Input material below:

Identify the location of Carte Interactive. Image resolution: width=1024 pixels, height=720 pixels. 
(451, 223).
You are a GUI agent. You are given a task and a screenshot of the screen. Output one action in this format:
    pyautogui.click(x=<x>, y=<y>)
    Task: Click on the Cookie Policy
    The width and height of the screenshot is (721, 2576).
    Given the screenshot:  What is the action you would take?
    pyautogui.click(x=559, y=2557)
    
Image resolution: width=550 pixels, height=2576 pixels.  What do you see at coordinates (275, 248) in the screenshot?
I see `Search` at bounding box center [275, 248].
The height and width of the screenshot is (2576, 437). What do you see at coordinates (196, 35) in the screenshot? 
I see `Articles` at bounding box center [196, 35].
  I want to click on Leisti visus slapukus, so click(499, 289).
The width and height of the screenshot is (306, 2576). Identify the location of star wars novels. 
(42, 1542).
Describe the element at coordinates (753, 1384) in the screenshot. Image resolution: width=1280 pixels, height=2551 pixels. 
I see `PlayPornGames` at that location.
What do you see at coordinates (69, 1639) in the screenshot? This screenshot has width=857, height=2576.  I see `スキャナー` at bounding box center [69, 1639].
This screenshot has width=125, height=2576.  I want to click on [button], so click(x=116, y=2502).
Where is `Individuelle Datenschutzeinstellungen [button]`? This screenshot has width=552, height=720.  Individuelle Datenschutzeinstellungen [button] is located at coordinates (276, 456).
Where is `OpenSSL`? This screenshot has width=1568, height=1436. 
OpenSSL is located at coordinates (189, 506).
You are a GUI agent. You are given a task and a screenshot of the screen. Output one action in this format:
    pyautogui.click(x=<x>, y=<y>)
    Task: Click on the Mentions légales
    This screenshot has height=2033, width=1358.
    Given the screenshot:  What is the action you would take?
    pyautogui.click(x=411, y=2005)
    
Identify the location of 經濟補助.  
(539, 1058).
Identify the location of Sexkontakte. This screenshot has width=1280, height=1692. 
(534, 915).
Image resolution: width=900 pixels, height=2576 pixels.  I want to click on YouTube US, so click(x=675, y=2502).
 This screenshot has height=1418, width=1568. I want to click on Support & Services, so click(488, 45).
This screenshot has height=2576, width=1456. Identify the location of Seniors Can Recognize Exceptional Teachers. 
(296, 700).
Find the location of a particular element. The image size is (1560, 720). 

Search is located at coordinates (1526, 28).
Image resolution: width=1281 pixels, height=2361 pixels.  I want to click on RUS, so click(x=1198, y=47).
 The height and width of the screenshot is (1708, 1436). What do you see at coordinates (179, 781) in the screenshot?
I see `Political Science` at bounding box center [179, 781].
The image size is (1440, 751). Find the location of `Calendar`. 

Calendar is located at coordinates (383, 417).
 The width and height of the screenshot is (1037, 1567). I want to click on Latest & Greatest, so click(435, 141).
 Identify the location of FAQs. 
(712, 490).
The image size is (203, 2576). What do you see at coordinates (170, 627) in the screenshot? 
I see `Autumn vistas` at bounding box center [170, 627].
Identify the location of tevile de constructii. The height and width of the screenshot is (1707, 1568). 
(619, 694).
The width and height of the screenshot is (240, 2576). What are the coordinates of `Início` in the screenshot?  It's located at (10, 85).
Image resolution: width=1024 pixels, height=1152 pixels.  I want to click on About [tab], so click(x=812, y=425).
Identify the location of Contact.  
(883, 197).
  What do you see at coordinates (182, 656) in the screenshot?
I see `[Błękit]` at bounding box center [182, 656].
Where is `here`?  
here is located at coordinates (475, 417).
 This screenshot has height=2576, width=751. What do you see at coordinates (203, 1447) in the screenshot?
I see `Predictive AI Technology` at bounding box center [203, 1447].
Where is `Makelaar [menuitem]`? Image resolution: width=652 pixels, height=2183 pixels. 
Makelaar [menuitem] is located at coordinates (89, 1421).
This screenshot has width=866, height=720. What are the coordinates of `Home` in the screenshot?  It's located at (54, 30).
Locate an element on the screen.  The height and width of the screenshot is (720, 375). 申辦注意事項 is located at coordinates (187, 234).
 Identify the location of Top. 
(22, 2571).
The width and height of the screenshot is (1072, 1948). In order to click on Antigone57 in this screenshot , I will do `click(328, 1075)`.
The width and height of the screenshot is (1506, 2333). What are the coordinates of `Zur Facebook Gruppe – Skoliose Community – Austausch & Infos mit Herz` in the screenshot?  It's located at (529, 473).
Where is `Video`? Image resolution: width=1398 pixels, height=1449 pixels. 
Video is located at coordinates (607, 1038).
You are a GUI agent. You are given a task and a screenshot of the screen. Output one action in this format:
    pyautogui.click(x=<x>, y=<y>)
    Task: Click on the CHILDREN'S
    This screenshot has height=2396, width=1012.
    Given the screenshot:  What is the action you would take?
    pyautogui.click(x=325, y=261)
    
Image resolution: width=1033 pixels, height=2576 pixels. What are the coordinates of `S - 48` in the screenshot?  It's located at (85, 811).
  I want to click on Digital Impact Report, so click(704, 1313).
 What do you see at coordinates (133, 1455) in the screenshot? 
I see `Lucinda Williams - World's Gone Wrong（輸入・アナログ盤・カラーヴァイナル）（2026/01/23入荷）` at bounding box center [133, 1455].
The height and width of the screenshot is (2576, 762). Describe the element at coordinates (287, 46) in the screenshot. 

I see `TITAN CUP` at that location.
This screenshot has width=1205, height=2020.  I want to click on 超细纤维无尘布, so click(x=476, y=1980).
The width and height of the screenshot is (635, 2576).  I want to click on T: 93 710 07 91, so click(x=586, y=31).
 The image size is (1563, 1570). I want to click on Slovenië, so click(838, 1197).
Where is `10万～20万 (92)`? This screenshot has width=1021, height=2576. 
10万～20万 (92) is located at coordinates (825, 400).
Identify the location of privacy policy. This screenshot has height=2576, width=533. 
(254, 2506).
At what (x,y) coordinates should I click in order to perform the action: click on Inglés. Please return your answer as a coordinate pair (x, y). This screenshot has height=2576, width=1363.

End of Input material.

_Directions_:
For this exercise, copy the lines from the one that contains "The height and width of the screenshot is (2576, 762)." through the last line of the records, exactly and only those.

_Your response_:
The height and width of the screenshot is (2576, 762). Describe the element at coordinates (287, 46) in the screenshot. 

I see `TITAN CUP` at that location.
This screenshot has width=1205, height=2020.  I want to click on 超细纤维无尘布, so click(x=476, y=1980).
The width and height of the screenshot is (635, 2576).  I want to click on T: 93 710 07 91, so click(x=586, y=31).
 The image size is (1563, 1570). I want to click on Slovenië, so click(838, 1197).
Where is `10万～20万 (92)`? This screenshot has width=1021, height=2576. 
10万～20万 (92) is located at coordinates (825, 400).
Identify the location of privacy policy. This screenshot has height=2576, width=533. 
(254, 2506).
At what (x,y) coordinates should I click in order to perform the action: click on Inglés. Please return your answer as a coordinate pair (x, y). This screenshot has height=2576, width=1363.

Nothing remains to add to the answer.